Transforming MSK Imaging: The Role of AI in Diagnostic Support
Harnessing the Power of Artificial Intelligence to Augment Radiologists' Expertise in Musculoskeletal X-Rays
AI has the potential to improve the accuracy and efficiency of musculoskeletal imaging diagnosis, as demonstrated in our recent study using a deep neural network trained on 600,000 x-ray scans. By acting as radiologist "extenders," AI can deliver imaging results to clinicians and provide emergency physicians with more accurate imaging information at the time of patient contact, improving patient care and triage.
Medical imaging has revolutionized healthcare by providing non-invasive diagnostic tools that help healthcare professionals diagnose and treat diseases. However, with the growing number of studies and images per study, radiologists' workloads have increased proportionately, resulting in lower efficiency and higher risk of errors that accompany their burnout. A solution to this problem is the use of artificial intelligence (AI) in healthcare, which has the potential to act as radiologist "extenders," delivering imaging results to clinicians.
Musculoskeletal (MSK) fractures are a common occurrence in clinical practice, with over 2 million fractures occurring annually in the United States alone. Detecting these fractures is essential for providing appropriate treatment, as untreated fractures can lead to long-term disabilities. Emergency physicians are usually required to review musculoskeletal radiographs to determine a treatment approach before radiologists can review the images and provide a formal report. AI can empower emergency physicians to treat patients based on more accurate imaging information and help render a more correct diagnosis and treatment approach the first time.
AI to Detect Fractures
Our recent study accepted for presentation in American College of Radiology (ACR) annual meeting highlights the potential of AI in improving the accuracy and efficiency of MSK imaging. In the study, we collected a massive dataset of 600,000 x-ray scans and their corresponding clinical radiology reports from various medical centers over the past year. The data was then annotated by radiologists and used to train a deep neural network, which was subsequently tested on a separate set of 150,000 x-rays.

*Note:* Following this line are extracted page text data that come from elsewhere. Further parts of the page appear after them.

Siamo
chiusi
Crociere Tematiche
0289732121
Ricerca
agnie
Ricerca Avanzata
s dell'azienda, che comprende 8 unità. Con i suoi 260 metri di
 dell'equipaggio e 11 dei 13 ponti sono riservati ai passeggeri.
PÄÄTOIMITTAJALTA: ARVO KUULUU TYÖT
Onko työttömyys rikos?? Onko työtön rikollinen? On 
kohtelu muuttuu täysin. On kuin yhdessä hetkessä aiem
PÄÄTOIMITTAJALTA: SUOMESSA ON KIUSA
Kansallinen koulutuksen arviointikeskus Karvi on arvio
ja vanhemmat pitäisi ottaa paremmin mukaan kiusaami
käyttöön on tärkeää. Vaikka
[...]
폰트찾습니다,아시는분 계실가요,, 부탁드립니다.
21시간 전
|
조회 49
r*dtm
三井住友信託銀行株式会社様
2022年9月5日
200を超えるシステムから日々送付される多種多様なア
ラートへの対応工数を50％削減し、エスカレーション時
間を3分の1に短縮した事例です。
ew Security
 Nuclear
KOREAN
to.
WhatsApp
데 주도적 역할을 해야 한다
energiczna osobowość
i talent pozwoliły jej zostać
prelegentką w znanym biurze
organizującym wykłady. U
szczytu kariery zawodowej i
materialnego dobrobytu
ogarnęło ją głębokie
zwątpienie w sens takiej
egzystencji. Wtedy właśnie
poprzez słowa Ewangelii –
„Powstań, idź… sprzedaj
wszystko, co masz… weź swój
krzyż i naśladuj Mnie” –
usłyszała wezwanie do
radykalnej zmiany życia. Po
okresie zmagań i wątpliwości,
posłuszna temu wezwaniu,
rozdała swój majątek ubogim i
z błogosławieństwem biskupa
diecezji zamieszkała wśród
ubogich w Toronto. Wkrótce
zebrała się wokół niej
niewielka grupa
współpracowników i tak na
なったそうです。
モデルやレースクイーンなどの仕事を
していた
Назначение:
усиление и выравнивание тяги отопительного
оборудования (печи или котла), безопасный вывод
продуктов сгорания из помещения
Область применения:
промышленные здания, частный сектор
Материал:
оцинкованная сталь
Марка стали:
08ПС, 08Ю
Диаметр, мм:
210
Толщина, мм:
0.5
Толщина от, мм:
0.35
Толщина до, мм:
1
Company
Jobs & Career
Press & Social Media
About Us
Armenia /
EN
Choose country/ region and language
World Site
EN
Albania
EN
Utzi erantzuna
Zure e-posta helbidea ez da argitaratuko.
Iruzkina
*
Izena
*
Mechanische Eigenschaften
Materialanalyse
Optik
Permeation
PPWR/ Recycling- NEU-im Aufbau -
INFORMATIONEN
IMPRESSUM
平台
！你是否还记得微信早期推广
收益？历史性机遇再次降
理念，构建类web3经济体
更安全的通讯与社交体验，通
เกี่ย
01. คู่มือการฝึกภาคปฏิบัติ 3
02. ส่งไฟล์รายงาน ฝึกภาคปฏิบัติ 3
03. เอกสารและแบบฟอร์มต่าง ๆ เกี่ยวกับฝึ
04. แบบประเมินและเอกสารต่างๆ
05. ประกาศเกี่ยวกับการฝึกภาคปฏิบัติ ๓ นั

The AI model was trained for both classification and segmentation tasks, allowing it to accurately detect and isolate fractures in 16 different body parts. These fractures included various types such as healed, chronic, hairline, greenstick, acute, lateral, oblique, frontal, displaced, and undisplaced fractures. The deep neural network achieved remarkable results in detecting fractures in various body parts, achieving an overall AUC of 0.95 and a sensitivity and specificity of 0.8956 and 0.9273. The system demonstrated great performance in detecting fractures in the femur, leg, forearm, finger, hand, pelvis with AUC values greater than 0.93 and had lower performance for knee and foot.
It should be emphasized that the accuracy of AI algorithms for fracture detection is greatly influenced by the quality and quantity of the training data. Continuous efforts to collect and annotate large radiograph datasets are imperative to enhance the precision of these algorithms. Radiologists possess the expertise to identify and incorporate suitable AI software to assist non-radiologists in various situations. Moreover, they are also equipped to provide necessary oversight and training to other medical professionals regarding the use of AI tools for fracture detection.
AI is Radiology Extender
Furthermore, Dr. Amine Korchi, a radiologist from Geneva, highlights the importance of extending the use of AI beyond radiology to other healthcare specialties. In particular, emergency physicians could benefit greatly from AI-powered imaging technology, which could provide them with more accurate imaging information at the time of patient contact. This input, combined with the clinical examination and the physician's own judgment, can help render a more correct diagnosis and treatment approach the first time. This could also help triage patients and deliver initial care more safely and effectively, saving valuable time in the treatment pathway.
For AI to have a more widespread impact on the healthcare industry, it must be adopted beyond radiology. While most AI tools available today have been developed primarily for radiologists, they can be immensely useful when accessed by other specialists who may not have immediate access to a radiologist. It is important to note that AI support does not compete with radiologists as their tasks extend far beyond visual analysis of imaging studies. Instead, AI can augment their efficiency and allow them to focus on more complex, high-added-value tasks. By offering AI-based diagnostic support as a service, radiologists can increase their value to the healthcare enterprise and reduce the risk of incorrect clinical decisions.
Conclusion
In conclusion, AI has the potential to transform MSK imaging by providing diagnostic support to non-imaging specialists and augmenting the efficiency and value of radiologists. The development of accurate and reliable AI systems for MSK imaging will require ongoing research and development, as well as collaboration between radiologists and AI experts. With continued advancements in AI technology, we can expect to see significant improvements in the accuracy, efficiency, and accessibility of MSK imaging in the years to come.